As a family, we enjoy swimming in the sea but we only go to the beach in the summer. The chilly water is more bearable, then. The kids always get over excited but I often remind them that the sea is not the pool, where they learnt to swim. There are currents that can pull you further out to sea. Adults are just as likely to make same errors in judgement, as we have seen in the news. True, no one goes to the beach expecting to get into difficulty. Nonetheless, it’s prudent to follow the suggestions of the RNLI (Royal National Lifeboat Institution).

 

Before Entering The Sea

  • Be aware of the dangers (check the weather forecast and tide times)
  • Know your limits and don’t take risks
  • Go with others and look out for each other
  • Make sure your phone is charged so you can call for help if you come across anyone who needs it.

 

 

On Entering The Sea

 

Once on the beach and you’ve set up camp; assess if the water conditions exceed your ability. Then on entering the water:

  • take a moment to acclimatise to the water temperature,
  • make sure you have someone watching from the beach to provide shore cover and they have a way to call for help in the event of an emergency.

 

 

Coastal Walks 

 

Coastal walking  is another way to enjoy the sea and social distance. Before you go, try to find out as much as you can about the path you want to explore. Don’t go too close to edges and cliffs in an attempt to capture ‘the shot’ for Instagram..
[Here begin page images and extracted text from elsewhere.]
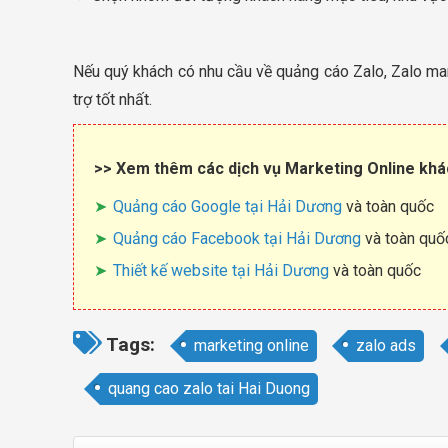
Nếu quý khách có nhu cầu về quảng cáo Zalo, Zalo ma
trợ tốt nhất.
>> Xem thêm các dịch vụ Marketing Online khá
Quảng cáo Google tại Hải Dương
và toàn quốc
Quảng cáo Facebook tại Hải Dương
và toàn quố
Thiết kế website tại Hải Dương
và toàn quốc
Tags:
marketing online
zalo ads
quang cao zalo tai Hai Duong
In the event of slipping or tripping while on a coastal walk, the RNLI advises:

  • Take a minute: The initial shock of being in cold water can cause you to gasp and panic. Effects of cold water shock pass in less than a minute so don’t try to swim straight away.
  • Relax and FLOAT TO LIVE. Lean back, extend your arms and legs, and Float). While floating your catch your breath. Try to get hold of something that will help you float.
  • Keep calm: Once you are calm, call for help. Swim for safety if you are able.
bodyboard

Body Boarding

 

We tried bodyboarding last year while in Llanelli. Honestly, the kids were better at it than hubby and I. Our inflatable bodyboards could just about keep us afloat in the water let alone glide. It was hysterical really. On Pembrey Beach it was too rough for us. Between the jelly fish and they constant tumbles we had had enough. Thinking back, we were not as careful as we thought were were.
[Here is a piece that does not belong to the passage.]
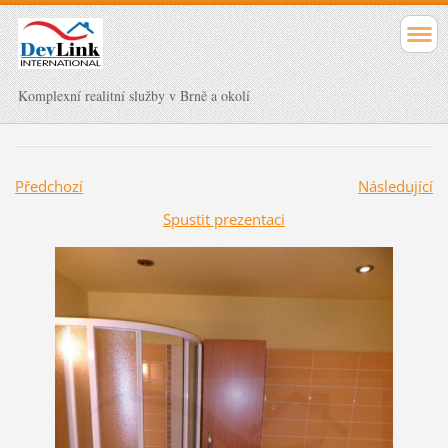
Komplexní realitní služby v Brně a okolí
Předchozí
Následující
Spustit prezentaci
If you want to try bodyboarding, here are 7 ways to stay safe:

  • Always bodyboard between the red and yellow flags. It’s easy to be caught out in the sea.
  • Wear your leash and hold onto your board if you get into trouble – it will help you float.
  • Bodyboard with a mate, especially in big swell. Look out for one another.
  • Remember to check your equipment for damage before use.
  • Check the local forecast for wind, tide and swell. Don’t go on the water in conditions above your capability.
  • Consider other water users.
  • Follow safety advice from the lifeguards, Surfing Great Britain and the English Bodyboard Club.

 

In Conclusion

 

We are now socially distancing 1M in England. Now more than ever green spaces, woodlands and the beaches being sought out for physical and mental health. Nonetheless, personal safety must be tantamount. Remember FLOAT TO LIVE.

In case coastal emergency dial 999 or 112 and ask for the Coastguard.

If you are able to, support organisations and brands that are working hard to help more people in the black community learn how to swim.